Alla luce dell’attuale ondata di contagi epidemiologici da Covid-19, che rimane tuttora in fase ascendente, si rende necessario controllare l’evoluzione della curva pandemica e ricorrere all’utilizzo di ogni strumento utile volto a diminuire il rischio di contagi nei luoghi di lavoro, e tra questi è ovvio il ricorso massimo all’istituto del lavoro agile e assicurare il massimo della sicurezza nei luoghi di lavoro.

La scrivente O.S. esprime quindi una profonda preoccupazione per la situazione pandemica che si sta vivendo e pertanto invita l’Amministrazione a favorire il più ampio ricorso al lavoro agile, nella massima misura come previsto dalla circolare Brunetta-Orlando del 5 gennaio 2022, che sensibilizza le amministrazioni pubbliche a far uso di tutti gli schemi di lavoro agile al fine di utilizzare al meglio la flessibilità già consentita dalle regole vigenti.

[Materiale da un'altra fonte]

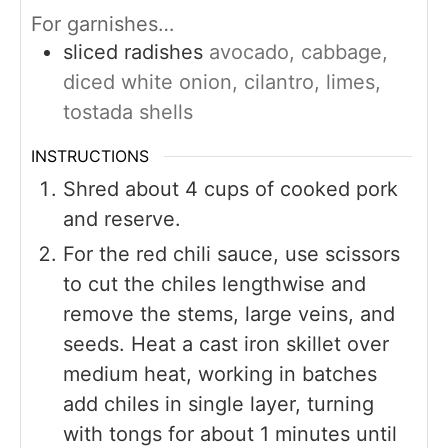
For garnishes…
sliced radishes
avocado, cabbage,
diced white onion, cilantro, limes,
tostada shells
INSTRUCTIONS
Shred about 4 cups of cooked pork
and reserve.
For the red chili sauce, use scissors
to cut the chiles lengthwise and
remove the stems, large veins, and
seeds. Heat a cast iron skillet over
medium heat, working in batches
add chiles in single layer, turning
with tongs for about 1 minutes until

Di conseguenza, in aderenza alla normativa vigente, i giorni di lavoro agile da rendere fruibili, nella flessibilità concessa ai lavoratori nel
I semestre 2022, dovrebbero essere elevati a 61/62 per ogni lavoratore, contrariamente a quanto disposto da questa Amministrazione che ha limitato il ricorso al lavoro agile a soli 48 giorni o a solo 60 giorni in casi tassativi.

Va da sé, che tale incremento delle giornate di lavoro agile nel limite massimo previsto, appare indeclinabile per via dell’obbligo datoriale di tutela dell’integrità fisica dei lavoratori, ai sensi dell’art. 2087 del Codice Civile e degli obblighi previsti dal D.Lgs. 81/2008, in materia di tutela delle condizioni dei luoghi di lavoro.

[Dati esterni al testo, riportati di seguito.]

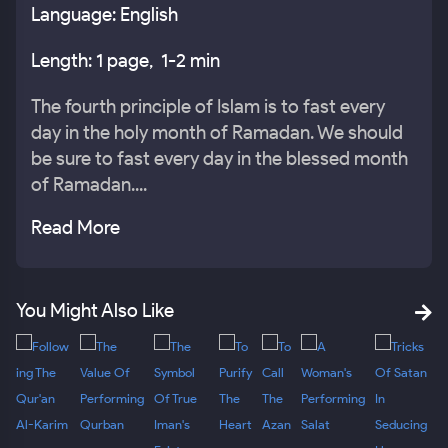
Language: English
Length: 1 page, 1-2 min
The fourth principle of Islam is to fast every
day in the holy month of Ramadan. We should
be sure to fast every day in the blessed month
of Ramadan....
Read More
You Might Also Like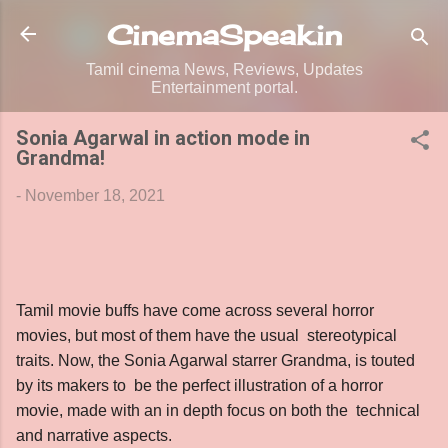
Skip to main content
CinemaSpeak.in
Tamil cinema News, Reviews, Updates
Entertainment portal.
Sonia Agarwal in action mode in
Grandma!
-
November 18, 2021
Tamil movie buffs have come across several horror
movies, but most of them have the usual stereotypical
traits. Now, the Sonia Agarwal starrer Grandma, is touted
by its makers to be the perfect illustration of a horror
movie, made with an in depth focus on both the technical
and narrative aspects.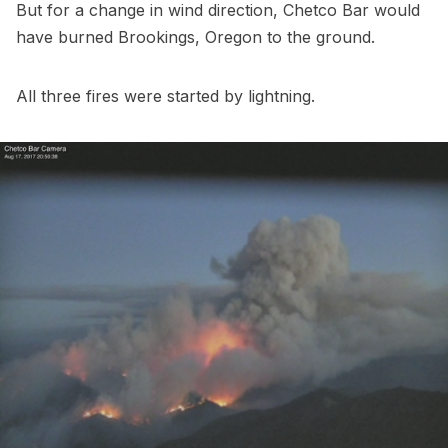
But for a change in wind direction, Chetco Bar would
have burned Brookings, Oregon to the ground.
All three fires were started by lightning.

Pertanto questa O.S. farà valere, tale specifica responsabilità datoriale, in tutte le sedi giudiziali competenti, ogniqualvolta fosse necessario, a tutela della salute e della sicurezza dei lavoratori, senza escludere la diretta chiamata in causa del dirigente preposto, anche alla luce delle vigenti norme in materia di responsabilità amministrativa-contabile e di sicurezza nei luoghi di lavoro.

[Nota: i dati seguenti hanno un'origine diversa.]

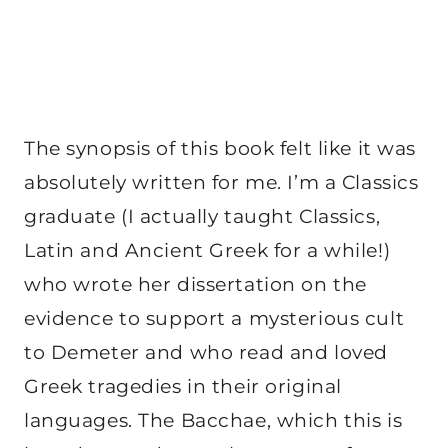
The synopsis of this book felt like it was
absolutely written for me. I’m a Classics
graduate (I actually taught Classics,
Latin and Ancient Greek for a while!)
who wrote her dissertation on the
evidence to support a mysterious cult
to Demeter and who read and loved
Greek tragedies in their original
languages. The Bacchae, which this is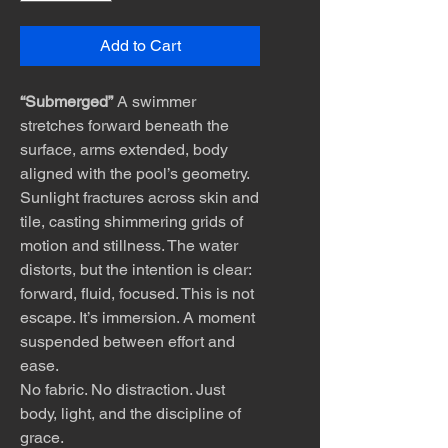
Add to Cart
“Submerged”
A swimmer
stretches forward beneath the
surface, arms extended, body
aligned with the pool’s geometry.
Sunlight fractures across skin and
tile, casting shimmering grids of
motion and stillness. The water
distorts, but the intention is clear:
forward, fluid, focused. This is not
escape. It’s immersion. A moment
suspended between effort and
ease.
No fabric. No distraction. Just
body, light, and the discipline of
grace.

Inoltre, sempre in tema di norme emergenziali dettate dalla pandemia, e come già evidenziato in data 21 gennaio u.s. con il comunicato UILPA, è stato approvato – e adesso pubblicato in GU, “Serie generale”, n.ro 19 del 25 gennaio 2022 - l’art. 2 bis, Misure per il personale delle pubbliche amministrazioni, della Legge 21 gennaio 2022, n. 3, che converte, con modificazioni, in legge, il D.L.   26 novembre 2021, n. 172, recante misure urgenti per il contenimento dell'epidemia da COVID-19 e per lo svolgimento in sicurezza delle attività economiche e sociali.

Il suddetto art. 2 bis, al comma 1, dispone che:

“L’assenza dal lavoro del personale, che svolge un’attività lavorativa a tempo indeterminato e a tempo determinato, delle pubbliche amministrazioni di cui all’articolo 1, comma 2, del decreto legislativo 30 marzo 2001, n. 165, per la somministrazione del vaccino contro il COVID-19 è giustificata. La predetta assenza non determina alcuna decurtazione del trattamento economico, né fondamentale né accessorio.”

Pertanto, è quanto mai necessario, che i responsabili della gestione del personale del nostro Dicastero, si adoperino, e al più presto, affinché i lavoratori possano usufruire dell’istituto derivante dalla disposizione in esame.